The Diocese of Little Rock has used FOCCUS to prepare couples for more than 15 years, said Elizabeth Reha, director of the Family Life Office.
All engaged couples must meet with their pastor and do the initial prenuptial questionnaire followed by the FOCCUS, she said.
"Regardless of whether they're a young couple or it's a second marriage after an annulment, they are still required to do the FOCCUS instrument," Reha said.
FOCCUS isn't a test. It is a tool for couples planning to marry.
"The tool itself is really designed as a facilitation opportunity. It's not meant to be a litmus test on whether the marriage will make it or not," she said.
|Samples from the questionnaire|
|Stepfamilies-to-be have special needs |
Couples married a few years can return to the inventory through a tool called REFOCCUS. It can also be used to prepare couples who were married civilly and now want to marry in the Church, Reha said.

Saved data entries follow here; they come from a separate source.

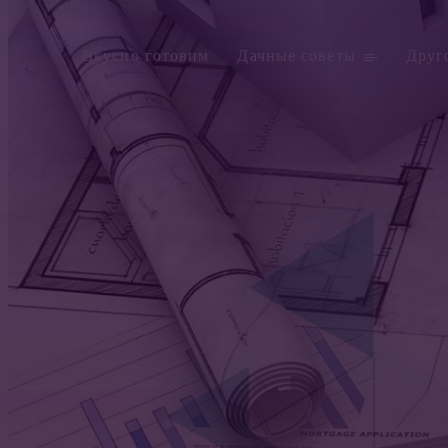
Вкусно готовим
Дачные советы
Друг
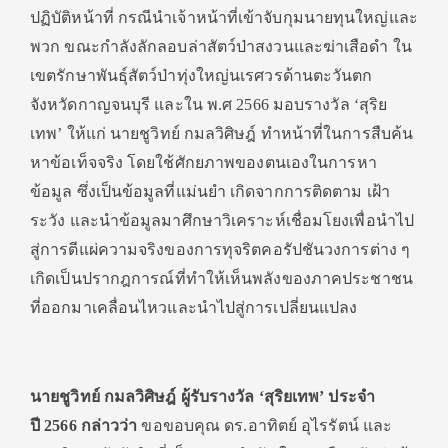
ปฏิบัติหน้าที่ กรณีนำเจ้าหน้าที่เข้าจับกุมนายทุนใหญ่และ
พวก ขณะกำลังลักลอบล่าสัตว์ป่าสงวนและฆ่าเสือดำ ใน
เขตรักษาพันธุ์สัตว์ป่าทุ่งใหญ่นเรศวรด้านตะวันตก
จังหวัดกาญจนบุรี และใน พ.ศ 2566 มอบรางวัล ‘สุริย
เทพ’ ให้แก่ นายชูวิทย์ กมลวิศิษฎ์ ทำหน้าที่ในการสืบค้น
หาข้อเท็จจริง โดยใช้ศักยภาพของตนเองในการหา
ข้อมูล ซึ่งเป็นข้อมูลที่แม่นยำ เกิดจากการติดตาม เฝ้า
ระวัง และนำข้อมูลมาศึกษาวิเคราะห์เชื่อมโยงเพื่อนำไป
สู่การตีแผ่ความจริงของการทุจริตคอรัปชันวงการต่าง ๆ
เกิดเป็นปรากฎการณ์ที่ทำให้เห็นพลังของภาคประชาชน
ที่ออกมาเคลื่อนไหวและนำไปสู่การเปลี่ยนแปลง
นายชูวิทย์ กมลวิศิษฎ์ ผู้รับรางวัล ‘สุริยเทพ’ ประจำ
ปี
2566 กล่าวว่า
ขอขอบคุณ ดร.อาทิตย์ อุไรรัตน์ และ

The inventory is easy to fill out. The couple separately answer the same questions by saying whether they agree, disagree or feel uncertain about 156 statements. There are additional questions specific to interfaith couples, couples in which one or both are marrying a second time or cohabitating couples.
After completing the inventory, the responses are compared and graphed. The statements are separated into 19 categories that engaged couples need to discuss. Some sample categories are communication, religion and values, parenting issues, extended family issues and lifestyle expectations.

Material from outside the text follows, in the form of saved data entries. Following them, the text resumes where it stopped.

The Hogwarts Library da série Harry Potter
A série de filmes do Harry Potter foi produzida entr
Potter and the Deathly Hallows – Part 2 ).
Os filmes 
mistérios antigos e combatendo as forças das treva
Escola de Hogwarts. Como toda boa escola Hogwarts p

Marriage preparation facilitators like to see agreement rates of 80 percent or more on each category's statements.
Kathy Finley, who teaches "Christian Marriage" at Gonzaga University in Spokane, has facilitated marriage preparation courses for more than 300 couples at St. Aloysius, including Kennedy and Gil. She carefully pores over inventory results with each couple.
Finley is especially concerned if the agreement rate is less than 50 percent in any category. "I ask them why. Sometimes they just haven't talked about it. Then, it's just OK; let's get to it. Sometimes it's too hot of a topic, and they haven't been able to talk about it. So I give them some ways to talk about it."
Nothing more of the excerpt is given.